Trump pulls back endorsement of U.S. Rep. Jeff Hurd after he bucked president on tariff vote



Trump pulls back endorsement of U.S. Rep. Jeff Hurd after he bucked president on tariff vote

President Donald Trump has withdrawn his endorsement of U.S. Rep. Jeff Hurd in this year’s midterm election over Hurd’s recent vote to cancel some of Trump’s tariffs.

Trump wrote in a social media post Saturday that the freshman Republican’s recent vote to cancel the president’s tariffs on Canada left Hurd as “one of a small number of legislators who have let me and our country down.”

The president instead threw his weight behind the more politically conservative Hope Scheppelman in her June primary against Hurd. She is a former vice chair of the Colorado Republican Party and a hospital corpsman with the U.S. Navy.

Scheppelman, who lives in Bayfield, has worked in the healthcare field for 35 years and is a critical care nurse practitioner.

Trump, in his afternoon Truth Social post, said Scheppelman had his “complete and total endorsement to be the next representative from Colorado’s 3rd Congressional District.” He called Hurd a RINO — a Republican in name only — and said it was only the second time he had rescinded an endorsement.

Hurd was one of just six Republicans to join nearly all House Democrats earlier this month in a vote to cancel Trump’s Canadian tariffs — a rare instance of Congress trying to assert its authority over the Trump administration.
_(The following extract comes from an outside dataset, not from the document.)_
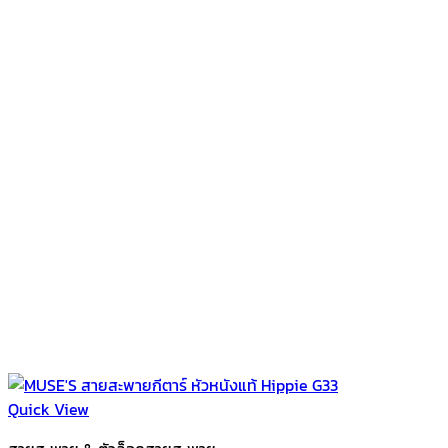
Quick View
The Feb. 11 vote came less than two weeks before the Supreme Court’s ruling Friday striking down many of the global tariffs Trump had imposed using emergency powers.

Without mentioning the president by name, Hurd late Saturday posted on X that “every vote I cast is guided by what is best for this district and the long-term strength of our country.”

“Leadership requires independent judgment and the willingness to stand on principle,” Hurd wrote. “My focus remains on delivering results for rural Colorado. That’s the job I was elected to do — and I’ll keep doing it with conviction, optimism, and a deep gratitude for the people I serve.”

Hurd, who represents many farmers and ranchers on Colorado’s West Slope and beyond, has long questioned whether Trump was improperly stepping on congressional authority by imposing import taxes that he argued are the proper province of Congress — an argument the Supreme Court justices advanced in their 6-3 decision Friday.

Scheppelman on X thanked Trump for his support, saying she was “honored to have the president’s trust and support to be his partner in protecting jobs and creating economic opportunity for the American people.”

“I will not let the people of Colorado’s 3rd Congressional District down,” she wrote.

Neither Hurd nor Scheppelman could be reached for comment Monday. The Republican primary for the right-leaning district, Colorado’s largest by geography, is June 30.

Hurd, a Grand Junction attorney, has staked out a significant advantage in the fundraising game, collecting in this election cycle more than $2.3 million as of the end of last year. Scheppelman had raised just over $200,000 at the same point.